[Start of Attachment]

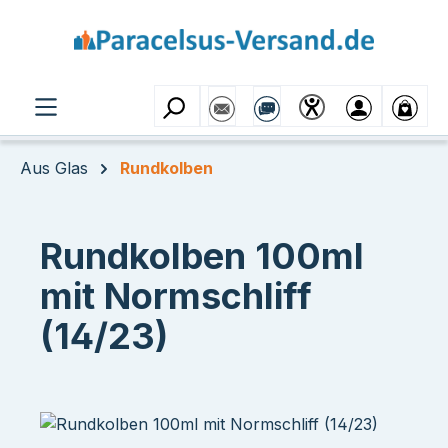
Zum Hauptinhalt springen
Aus Glas
Rundkolben
Rundkolben 100ml
mit Normschliff
(14/23)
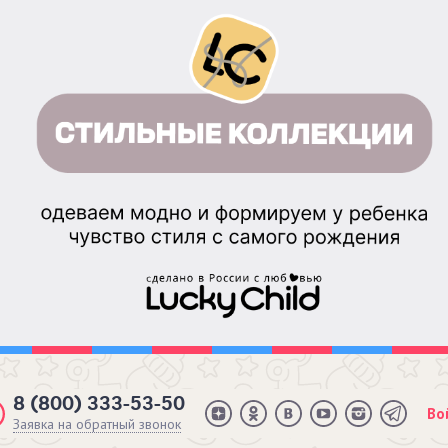
8 (800) 333-53-50
Во
Заявка на обратный звонок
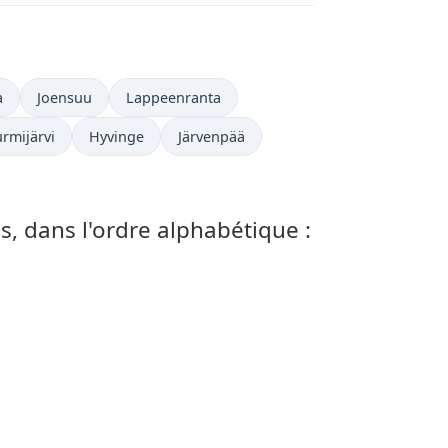
a
Joensuu
Lappeenranta
rmijärvi
Hyvinge
Järvenpää
s, dans l'ordre alphabétique :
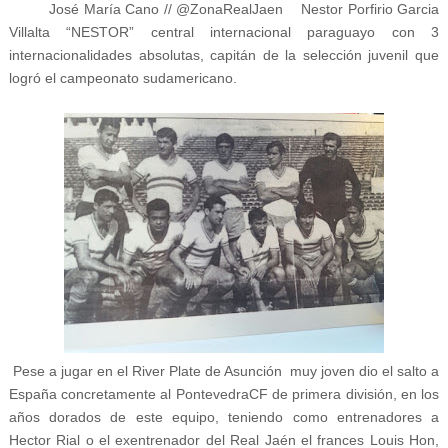
José María Cano // @ZonaRealJaen Nestor Porfirio Garcia
Villalta “NESTOR” central internacional paraguayo con 3
internacionalidades absolutas, capitán de la selección juvenil que
logró el campeonato sudamericano.
Pese a jugar en el River Plate de Asunción muy joven dio el salto a
España concretamente al PontevedraCF de primera división, en los
años dorados de este equipo, teniendo como entrenadores a
Hector Rial o el exentrenador del Real Jaén el frances Louis Hon,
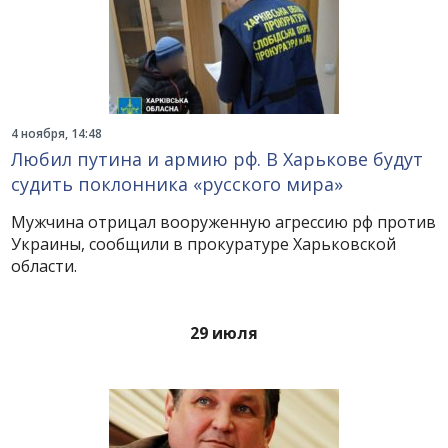
4 ноября, 14:48
Любил путина и армию рф. В Харькове будут
судить поклонника «русского мира»
Мужчина отрицал вооруженную агрессию рф против
Украины, сообщили в прокуратуре Харьковской
области.
29 июля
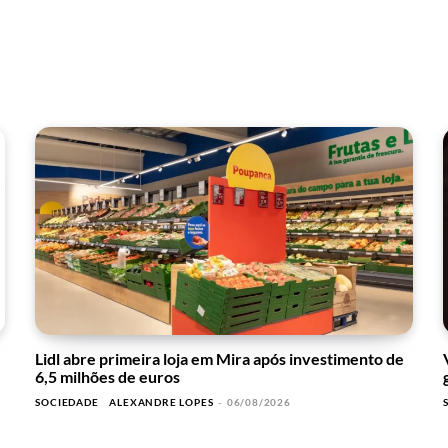
Lidl abre primeira loja em Mira após investimento de
6,5 milhões de euros
SOCIEDADE
ALEXANDRE LOPES
-
06/08/2026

[End of Attachment]

• **Exercise objective**
Without the pictures, give back every record precisely as shown.

• **Result of the exercise**
Zum Hauptinhalt springen
Aus Glas
Rundkolben
Rundkolben 100ml
mit Normschliff
(14/23)
8 (800) 333-53-50
Во
Заявка на обратный звонок
a
Joensuu
Lappeenranta
rmijärvi
Hyvinge
Järvenpää
s, dans l'ordre alphabétique :
José María Cano // @ZonaRealJaen Nestor Porfirio Garcia
Villalta “NESTOR” central internacional paraguayo con 3
internacionalidades absolutas, capitán de la selección juvenil que
logró el campeonato sudamericano.
Pese a jugar en el River Plate de Asunción muy joven dio el salto a
España concretamente al PontevedraCF de primera división, en los
años dorados de este equipo, teniendo como entrenadores a
Hector Rial o el exentrenador del Real Jaén el frances Louis Hon,
4 ноября, 14:48
Любил путина и армию рф. В Харькове будут
судить поклонника «русского мира»
Мужчина отрицал вооруженную агрессию рф против
Украины, сообщили в прокуратуре Харьковской
области.
29 июля
Lidl abre primeira loja em Mira após investimento de
6,5 milhões de euros
SOCIEDADE
ALEXANDRE LOPES
-
06/08/2026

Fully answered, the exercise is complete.